Check for NA values in the arrival delay column

sum(is.na(flights$arr_delay))
[1] 12534

##Group by airline carrier and calculate the mean departure delay

avg_dep_delay <- flights %>%
  group_by(carrier) %>%
  summarize(mean_dep_delay = mean(dep_delay, na.rm = TRUE))

##Create a lookup table for carrier names

carrier_names <- c(
  "9E" = "Endeavor Air",
  "AA" = "American Airlines",
  "AS" = "Alaska Airlines",
  "B6" = "JetBlue Airways",
  "DL" = "Delta Air Lines",
  "EV" = "ExpressJet Airlines",
  "F9" = "Frontier Airlines",
  "FL" = "AirTran Airways",
  "HA" = "Hawaiian Airlines",
  "MQ" = "Envoy Air",
  "OO" = "SkyWest Airlines",
  "UA" = "United Airlines",
  "US" = "US Airways",
  "VX" = "Virgin America",
  "WN" = "Southwest Airlines",
  "YV" = "Mesa Airlines"
)

##Rename the carrier column using mutate and recode

flights_renamed <- flights %>%
  mutate(carrier_full = recode(carrier, !!!carrier_names))
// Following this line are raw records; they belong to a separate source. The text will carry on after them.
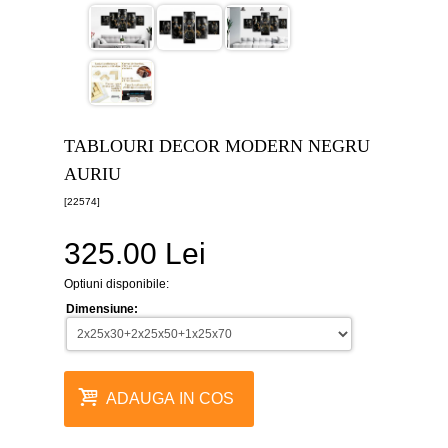
canvas
5
piese
-
>
Tablouri
canvas
6
TABLOURI DECOR MODERN NEGRU
piese
-
AURIU
>
[22574]
Tablouri
canvas
325.00 Lei
7
piese
-
Optiuni disponibile:
>
Dimensiune:
Tablouri
abstracte
-
>
ADAUGA IN COS
Tablouri
flori
-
Display the first few rows

head(flights_renamed %>% select(carrier, carrier_full))
# A tibble: 6 × 2
  carrier carrier_full     
  <chr>   <chr>            
1 UA      United Airlines  
2 DL      Delta Air Lines  
3 B6      JetBlue Airways  
4 B6      JetBlue Airways  
5 UA      United Airlines  
6 AA      American Airlines

##Create a bar chart of Average Departure Delay by Airline Carrier

ggplot(avg_dep_delay, aes(x = reorder(carrier, -mean_dep_delay), y = mean_dep_delay, fill = carrier)) +
  geom_bar(stat = "identity") +
  scale_fill_viridis_d() +  
  labs(
    title = "Average Departure Delay by Airline Carrier",
    x = "Airline Carrier",
    y = "Average Departure Delay (minutes)",
  caption = "Data Source: nycflights23"
  ) +
  theme_minimal() +
  theme(legend.title = element_blank())  

Summarize: Calculate the average departure delay for each airline per

heatmap_data <- flights %>%
  group_by(carrier, month) %>%
  summarise(mean_dep_delay = mean(dep_delay, na.rm = TRUE), .groups = "keep")

##Create the heatmap

ggplot(heatmap_data, aes(x = month, y = carrier, fill = mean_dep_delay)) +
  geom_tile() +
  scale_fill_viridis_c(option = "plasma")

  labs(
    title = "Average Departure Delay by Airline and Month",
    x = "Month",
    y = "Airline Carrier",
    caption = "Data Source: nycflights23"
  ) +
  theme_bw() +
  theme(
    axis.text.x = element_text(angle = 45), 
    
  )
NULL

Essay

##Bar graph Visualizationd description This plot visualizes the average departure delay by airline carrier, based on data from the nycflights23 dataset. The x-axis represents different airline carriers, while the y-axis shows the average departure delay in minutes. Each bar is filled with a different color, chosen from the Viridis color palette, to make the carriers visually distinct. One important aspect to highlight is that the bars are ordered from the highest to the lowest average departure delay, making it easy to compare how each carrier performs. This allows us to quickly see which airlines have the longest delays and which ones have the shortest. The chart’s minimalist design helps focus on the key data points, making the information clear and easy to understand. The absence of a legend title further simplifies the plot, as it’s already clear which carrier corresponds to which bar based on the x-axis labels.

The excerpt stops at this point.